Hello, I have been using mosaic in my intro stats class and in general have been very happy with it. However I've hit one issue that has been causing a lot of confusion for students. When statTally is called with a sample statistic that is in the opposite direction from the alternative hypothesis in a 1-sided test, it flips the value around the center in an unexpected way.

For example, the code

rdata <- data.frame("null" = rnorm(1000))
statTally(-1, rdata, alternative="greater")

produces

Of the 1001 samples (1 original + 1000 random),

    1 ( 0.1 % ) had test stats = -1

    183 ( 18.28 % ) had test stats >= 1

This is quite counterintuitive to both my students and myself. The correct 1-sided p value here should count the number of null samples >= -1, not >= 1.
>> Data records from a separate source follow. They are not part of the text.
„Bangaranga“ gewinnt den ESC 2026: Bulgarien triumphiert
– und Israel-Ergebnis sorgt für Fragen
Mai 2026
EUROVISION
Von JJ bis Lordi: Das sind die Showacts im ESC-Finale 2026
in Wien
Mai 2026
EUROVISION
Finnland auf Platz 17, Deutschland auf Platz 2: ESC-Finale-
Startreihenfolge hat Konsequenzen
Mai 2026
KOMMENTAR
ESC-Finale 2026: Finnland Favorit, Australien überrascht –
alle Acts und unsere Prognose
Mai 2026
The flipping seems to occur in lines 134-137 of statTally.R:

hi <- center + abs(dstat - center)
lo <- center - abs(dstat - center)
if (alternative == 'greater') lo <- -Inf
if (alternative == 'less')    hi <-  Inf

I would argue that in the 1-sided cases, the dstat should not be flipped around the center. So a possible fix would be

if (alternative == 'two.sided') {
   hi <- center + abs(dstat - center)
   lo <- center - abs(dstat - center)
}
if (alternative == 'greater') {
   hi <- dstat
   lo <- -Inf
}
if (alternative == 'less') {
   hi <-  Inf
   lo <- dstat
}
cbaldassano commented 5 years ago

I've added a suggested pull request to fix this issue, along with a new test function for statTally - please let me know your feedback.

rpruim commented 5 years ago

Thanks @cbaldassano

rpruim commented 5 years ago

PR has been merged into beta branch.